Ce processus de glycogénolyse est crucial : il transforme le glycogène stocké en glucose-1-phosphate, qui est ensuite converti en glucose-6-phosphate pour alimenter la glycolyse. Sans l’enzyme adéquate, ce flux est interrompu, empêchant la cellule de répondre à l’augmentation du besoin énergétique lors d’un stress thermique.
Cette réaction peut entraîner une rhabdomyolyse, une dégradation rapide des fibres musculaires. Les chercheurs expliquent que cette défaillance n’est pas causée par la chaleur elle-même, mais par l’incapacité du métabolisme à soutenir l’effort de thermorégulation.
La rhabdomyolyse présente des risques systémiques importants. La rupture des membranes cellulaires libère des composants intracellulaires dans la circulation sanguine, notamment la myoglobine, la créatine kinase et divers électrolytes. La présence de myoglobine dans les reins peut s’avérer toxique, augmentant le risque d’insuffisance rénale aiguë, une complication potentiellement mortelle qui nécessite souvent une prise en charge hospitalière immédiate.
McArdle et Tarui : des pathologies identifiées par la chaleur
L’étude cible principalement les maladies de stockage du glycogène, notamment la maladie de McArdle (type V) et la maladie de Tarui (type VII). Ces pathologies sont qualifiées de « silencieuses » car les patients peuvent mener une vie normale sans symptômes apparents jusqu’à ce qu’un stress environnemental ou physique survienne.
La maladie de McArdle est caractérisée par un déficit en myophosphorylase, une enzyme essentielle pour libérer le glucose à partir du glycogène musculaire. Dans un environnement chaud, le corps sollicite davantage ces réserves. L’absence d’enzyme provoque une crise de douleur et une faiblesse musculaire immédiate.
La maladie de Tarui, quant à elle, affecte la voie de la phosphoglucomutase. Les symptômes se manifestent souvent par une intolérance à l’effort et une fatigue extrême lors de l’exposition à la chaleur.

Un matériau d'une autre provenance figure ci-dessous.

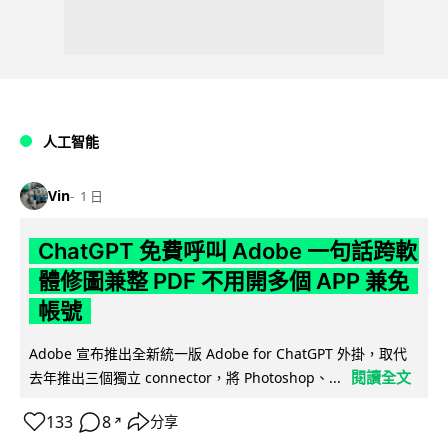
人工智能
Vin
1 日
ChatGPT 免費呼叫 Adobe 一句話跨軟
體修圖兼整 PDF 不用開多個 APP 兼免
帳號
Adobe 宣布推出全新統一版 Adobe for ChatGPT 外掛，取代
閱讀全文
去年推出三個獨立 connector，將 Photoshop、...
133
8
分享
↗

« La chaleur agit comme un test de résistance physiologique qui expose les failles du métabolisme énergétique des patients. » — L’équipe de recherche de l’Université de Harvard
Un levier pour le diagnostic précoce
L’identification de ce lien entre hyperthermie et symptômes musculaires offre une nouvelle piste pour le diagnostic clinique. Jusqu’à présent, ces maladies étaient souvent diagnostiquées tardivement, après la survenue d’épisodes de dommages musculaires graves ou de crises rénales consécutives à la rhabdomyolyse.
Cette découverte contribue à réduire la « quête diagnostique » (diagnostic odyssey), un terme utilisé pour décrire le parcours souvent long et complexe des patients atteints de maladies rares pour obtenir un diagnostic précis. En utilisant les réactions thermiques comme indicateur, les cliniciens peuvent identifier des anomalies métaboliques avant que des dommages irréversibles ne surviennent.
D’après les auteurs de l’étude, l’historique médical des patients doit désormais inclure une analyse précise des réactions lors d’expositions à la chaleur ou lors de périodes de canicule. Un épisode de faiblesse musculaire inexpliqué lors d’une hausse de température peut servir d’indicateur pour prescrire des tests génétiques ciblés.
Cette approche pourrait transformer la gestion des maladies métaboliques rares. Au lieu de compter sur des tests d’effort standardisés, qui sont parfois difficiles à réaliser pour des patients fragiles, les cliniciens pourraient utiliser l’observation des réactions thermiques comme un signal d’alerte préliminaire.
À l’avenir, l’intégration de ces données dans les protocoles de santé publique pourrait permettre de mieux protéger les populations vulnérables face au réchauffement climatique, en identifiant les individus dont la physiologie ne permet pas une régulation thermique efficace.